The report must include:
1. **Executive summary** with total issue count, breakdown by severity, and testing scope
2. **Per-issue sections** with:
- Issue number and title
- Severity and category badges
- URL where observed
- Description of the issue
- Steps to reproduce
- Expected vs actual behavior
- Screenshot references (use `MEDIA:<screenshot_path>` for inline images)
- Console errors if relevant
3. **Summary table** of all issues
4. **Testing notes** — what was tested, what was not, any blockers
Save the report to `{output_dir}/report.md`.
## Tools Reference
| Tool | Purpose |
|------|---------|
| `browser_navigate` | Go to a URL |
| `browser_snapshot` | Get DOM text snapshot (accessibility tree) |
| `browser_click` | Click an element by ref (`@eN`) or text |
| `browser_type` | Type into an input field |
| `browser_scroll` | Scroll up/down on the page |
| `browser_back` | Go back in browser history |
| `browser_press` | Press a keyboard key |
| `browser_vision` | Screenshot + AI analysis; use `annotate=true` for element labels |
| `browser_console` | Get JS console output and errors |
## Pitfalls
### browser_vision model incompatibility
Some models (including deepseek-v4-pro, deepseek-v4-flash) do not support image inputs. Calling `browser_vision()` with these models returns an error like `unknown variant 'image_url', expected 'text'`. **The screenshot is still captured** at the `screenshot_path` in the response — you can reference it via `MEDIA:<path>` in your report even though the AI analysis failed.

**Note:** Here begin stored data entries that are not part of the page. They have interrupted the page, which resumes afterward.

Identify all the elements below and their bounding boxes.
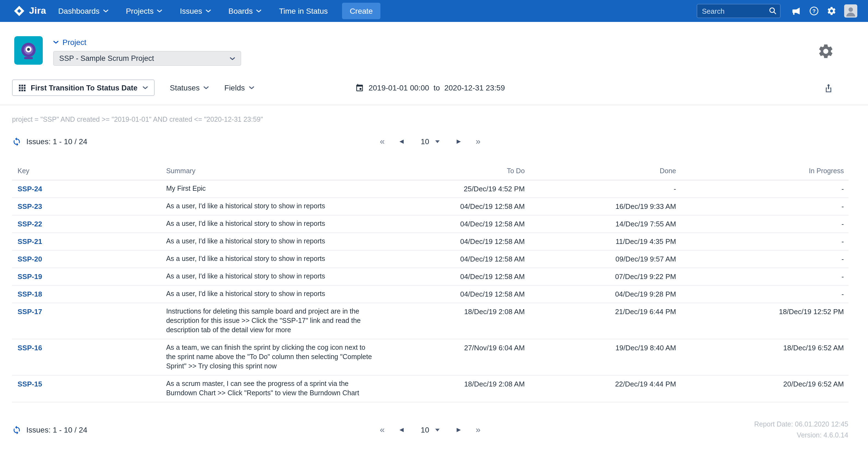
table-row: SSP-24 My First Epic 25/Dec/19 4:52 PM -…	[12, 180, 848, 198]
app-window: Jira Dashboards Projects Issues Boards T…	[0, 0, 868, 455]
create-button[interactable]: Create	[342, 3, 380, 19]
project-scope-dropdown[interactable]: Project	[53, 38, 241, 47]
pager-bottom: « ◀ 10 ▶ »	[380, 423, 481, 436]
refresh-icon[interactable]	[12, 137, 21, 146]
pager-next-button[interactable]: ▶	[457, 427, 461, 432]
toolbar-left: First Transition To Status Date Statuses…	[12, 80, 355, 96]
report-settings-gear-icon[interactable]	[817, 42, 834, 59]
issue-summary: As a user, I'd like a historical story t…	[166, 285, 380, 303]
issue-key-link[interactable]: SSP-18	[18, 290, 42, 298]
done-date: 07/Dec/19 9:22 PM	[529, 268, 681, 285]
column-header-key[interactable]: Key	[12, 163, 166, 180]
search-input[interactable]	[696, 4, 780, 18]
table-row: SSP-16 As a team, we can finish the spri…	[12, 339, 848, 375]
export-icon[interactable]	[824, 83, 833, 92]
issue-summary: As a user, I'd like a historical story t…	[166, 233, 380, 250]
pager-last-button[interactable]: »	[475, 425, 480, 434]
table-row: SSP-15 As a scrum master, I can see the …	[12, 375, 848, 402]
issue-summary: My First Epic	[166, 180, 380, 198]
nav-dashboards[interactable]: Dashboards	[49, 0, 117, 22]
refresh-icon[interactable]	[12, 425, 21, 434]
issue-key-link[interactable]: SSP-17	[18, 307, 42, 316]
report-toolbar: First Transition To Status Date Statuses…	[0, 71, 868, 105]
report-type-dropdown[interactable]: First Transition To Status Date	[12, 80, 155, 96]
issues-table-wrap: Key Summary To Do Done In Progress SSP-2…	[0, 148, 868, 402]
statuses-dropdown[interactable]: Statuses	[170, 83, 209, 92]
pager-prev-button[interactable]: ◀	[400, 139, 404, 144]
done-date: 19/Dec/19 8:40 AM	[529, 339, 681, 375]
todo-date: 04/Dec/19 12:58 AM	[380, 250, 529, 268]
todo-date: 04/Dec/19 12:58 AM	[380, 285, 529, 303]
page-size-value: 10	[421, 425, 429, 434]
project-scope-label: Project	[62, 38, 86, 47]
issue-key-link[interactable]: SSP-22	[18, 220, 42, 228]
jira-home-link[interactable]: Jira	[13, 5, 46, 17]
date-from-value: 2019-01-01 00:00	[369, 83, 429, 92]
in-progress-date: -	[681, 215, 848, 233]
help-icon[interactable]: ?	[809, 6, 819, 16]
nav-issues[interactable]: Issues	[171, 0, 220, 22]
pager-next-button[interactable]: ▶	[457, 139, 461, 144]
issue-key-link[interactable]: SSP-19	[18, 272, 42, 281]
fields-label: Fields	[224, 83, 245, 92]
search-icon[interactable]	[768, 7, 776, 15]
admin-gear-icon[interactable]	[826, 6, 836, 16]
issue-key-link[interactable]: SSP-21	[18, 237, 42, 246]
pager-prev-button[interactable]: ◀	[400, 427, 404, 432]
nav-projects[interactable]: Projects	[117, 0, 171, 22]
statuses-label: Statuses	[170, 83, 200, 92]
issue-key-link[interactable]: SSP-24	[18, 185, 42, 193]
chevron-down-icon	[249, 86, 254, 89]
issue-key-link[interactable]: SSP-20	[18, 255, 42, 263]
chevron-down-icon	[256, 9, 261, 12]
feedback-megaphone-icon[interactable]	[791, 6, 801, 16]
user-avatar-icon	[844, 4, 857, 18]
pager-last-button[interactable]: »	[475, 137, 480, 146]
nav-time-in-status[interactable]: Time in Status	[270, 0, 337, 22]
jql-query-text: project = "SSP" AND created >= "2019-01-…	[0, 105, 868, 123]
project-select[interactable]: SSP - Sample Scrum Project	[53, 51, 241, 66]
report-date-text: Report Date: 06.01.2020 12:45	[754, 419, 848, 430]
project-meta: Project SSP - Sample Scrum Project	[53, 36, 241, 66]
nav-projects-label: Projects	[126, 7, 153, 16]
project-header: Project SSP - Sample Scrum Project	[0, 22, 868, 71]
project-select-value: SSP - Sample Scrum Project	[59, 54, 154, 62]
issues-count-label: Issues: 1 - 10 / 24	[26, 137, 87, 146]
page-size-select[interactable]: 10	[418, 423, 442, 436]
report-meta: Report Date: 06.01.2020 12:45 Version: 4…	[754, 419, 848, 441]
in-progress-date: -	[681, 180, 848, 198]
column-header-done[interactable]: Done	[529, 163, 681, 180]
column-header-in-progress[interactable]: In Progress	[681, 163, 848, 180]
in-progress-date: -	[681, 268, 848, 285]
issue-key-link[interactable]: SSP-15	[18, 380, 42, 388]
caret-down-icon	[435, 140, 440, 143]
navbar-left: Jira Dashboards Projects Issues Boards T…	[13, 0, 380, 22]
issue-key-link[interactable]: SSP-23	[18, 202, 42, 211]
column-header-todo[interactable]: To Do	[380, 163, 529, 180]
nav-boards[interactable]: Boards	[220, 0, 270, 22]
issue-summary: As a user, I'd like a historical story t…	[166, 268, 380, 285]
pager-first-button[interactable]: «	[380, 137, 385, 146]
in-progress-date: -	[681, 198, 848, 215]
chevron-down-icon	[53, 40, 59, 44]
chevron-down-icon	[205, 9, 211, 12]
date-range-picker[interactable]: 2019-01-01 00:00 to 2020-12-31 23:59	[355, 83, 505, 92]
in-progress-date: -	[681, 285, 848, 303]
in-progress-date: 18/Dec/19 6:52 AM	[681, 339, 848, 375]
chevron-down-icon	[143, 86, 148, 89]
issue-summary: As a user, I'd like a historical story t…	[166, 215, 380, 233]
todo-date: 04/Dec/19 12:58 AM	[380, 198, 529, 215]
todo-date: 04/Dec/19 12:58 AM	[380, 215, 529, 233]
pager-first-button[interactable]: «	[380, 425, 385, 434]
todo-date: 25/Dec/19 4:52 PM	[380, 180, 529, 198]
issue-summary: As a scrum master, I can see the progres…	[166, 375, 380, 402]
issue-key-link[interactable]: SSP-16	[18, 344, 42, 352]
table-header-row: Key Summary To Do Done In Progress	[12, 163, 848, 180]
page-size-select[interactable]: 10	[418, 135, 442, 148]
done-date: 09/Dec/19 9:57 AM	[529, 250, 681, 268]
user-avatar[interactable]	[844, 4, 857, 18]
todo-date: 18/Dec/19 2:08 AM	[380, 375, 529, 402]
column-header-summary[interactable]: Summary	[166, 163, 380, 180]
fields-dropdown[interactable]: Fields	[224, 83, 254, 92]
done-date: 16/Dec/19 9:33 AM	[529, 198, 681, 215]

When this happens, **fall back to `browser_snapshot(full=true)` instead** of retrying. Snapshot gives you the full accessibility tree with all interactive elements and their refs — it's actually *more* reliable than vision for click targeting since the `@eN` refs are deterministic.
Only use `browser_vision` when you need visual judgement (layout issues, color problems, image rendering). For element discovery and click targeting, snapshot alone is faster, cheaper, and works on every model.
### Auth-gated sites
When the target site sits behind authentication, plan the auth bypass before Phase 2. Options in order of preference:
1. **Ask the user for credentials** if they own the site.
2. **Create a test user via the backend API** — for PocketBase-backed apps, call the collections API directly (e.g. `POST /api/collections/users/records` with email + password) since user creation is often public. Then use those credentials to log in via the browser.
3. **Read login.js / auth code from the filesystem** to understand the auth flow before attempting browser login. Static analysis saves browser tool turns.
## Tips
- **Always check `browser_console()` after navigating and after significant interactions.** Silent JS errors are among the most valuable findings.
- **Prefer `browser_snapshot` over `browser_vision` for element discovery.** Snapshot gives you ref IDs (`@eN`) that are deterministic for clicking — vision's annotated labels can shift between calls. Reserve vision for visual-only assessments.
- **Test with both valid and invalid inputs** — form validation bugs are common.
- **Scroll through long pages** — content below the fold may have rendering issues.
- **Test navigation flows** — click through multi-step processes end-to-end.
- **Check responsive behavior** by noting any layout issues visible in screenshots.
- **Don't forget edge cases**: empty states, very long text, special characters, rapid clicking.
- When reporting screenshots to the user, include `MEDIA:<screenshot_path>` so they can see the evidence inline.
- **Discover the real URL before navigating.** Check nginx configs (`/etc/nginx/sites-enabled/`), check for port conflicts (two server blocks on the same port), and verify with `curl -H "Host: ..."` before burning browser turns on wrong URLs. A 30-second curl check saves 3+ failed `browser_navigate` calls.